[What to do]
Give an unaltered copy of the listing below, minus its pictures.

*****

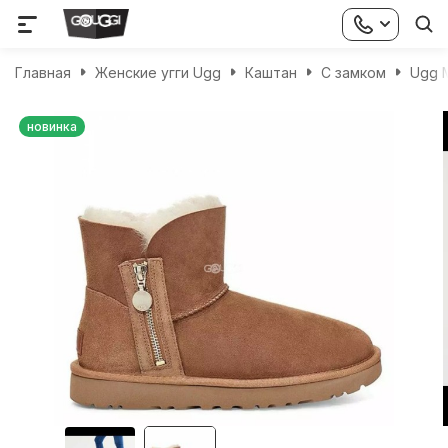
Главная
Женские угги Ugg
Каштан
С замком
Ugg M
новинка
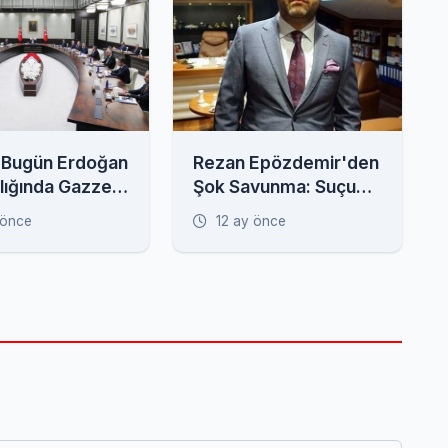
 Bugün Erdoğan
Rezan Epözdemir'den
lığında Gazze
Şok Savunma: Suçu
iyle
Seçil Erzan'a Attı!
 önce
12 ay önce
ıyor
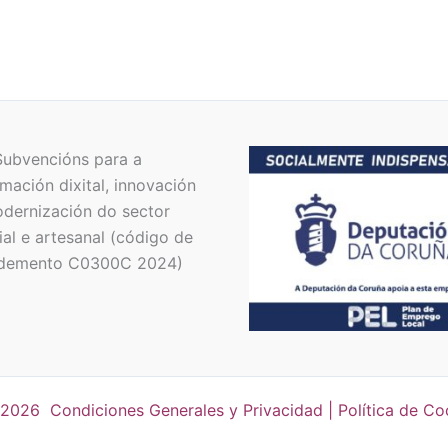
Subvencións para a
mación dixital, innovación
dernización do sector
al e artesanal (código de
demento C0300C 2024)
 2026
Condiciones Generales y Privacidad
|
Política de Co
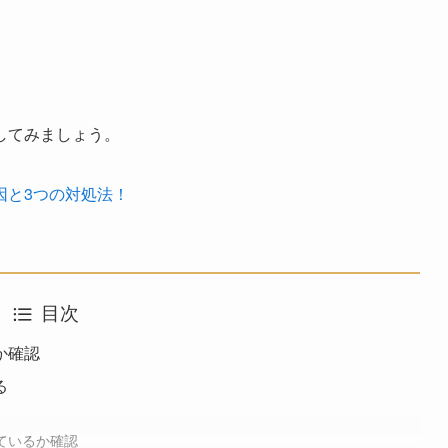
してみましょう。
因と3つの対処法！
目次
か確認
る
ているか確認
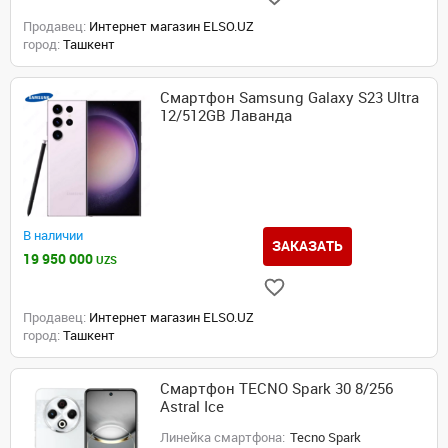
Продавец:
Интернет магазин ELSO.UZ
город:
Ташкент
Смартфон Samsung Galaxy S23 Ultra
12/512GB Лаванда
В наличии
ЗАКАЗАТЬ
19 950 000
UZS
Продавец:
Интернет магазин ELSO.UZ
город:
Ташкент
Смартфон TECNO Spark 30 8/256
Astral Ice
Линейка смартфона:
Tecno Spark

*****

[Answer for the task]
Главная
Женские угги Ugg
Каштан
С замком
Ugg M
новинка
 Bugün Erdoğan
Rezan Epözdemir'den
lığında Gazze
Şok Savunma: Suçu
iyle
Seçil Erzan'a Attı!
 önce
12 ay önce
ıyor
Subvencións para a
mación dixital, innovación
dernización do sector
al e artesanal (código de
demento C0300C 2024)
 2026
Condiciones Generales y Privacidad
|
Política de Co
してみましょう。
因と3つの対処法！
目次
か確認
る
ているか確認
Продавец:
Интернет магазин ELSO.UZ
город:
Ташкент
Смартфон Samsung Galaxy S23 Ultra
12/512GB Лаванда
В наличии
ЗАКАЗАТЬ
19 950 000
UZS
Продавец:
Интернет магазин ELSO.UZ
город:
Ташкент
Смартфон TECNO Spark 30 8/256
Astral Ice
Линейка смартфона:
Tecno Spark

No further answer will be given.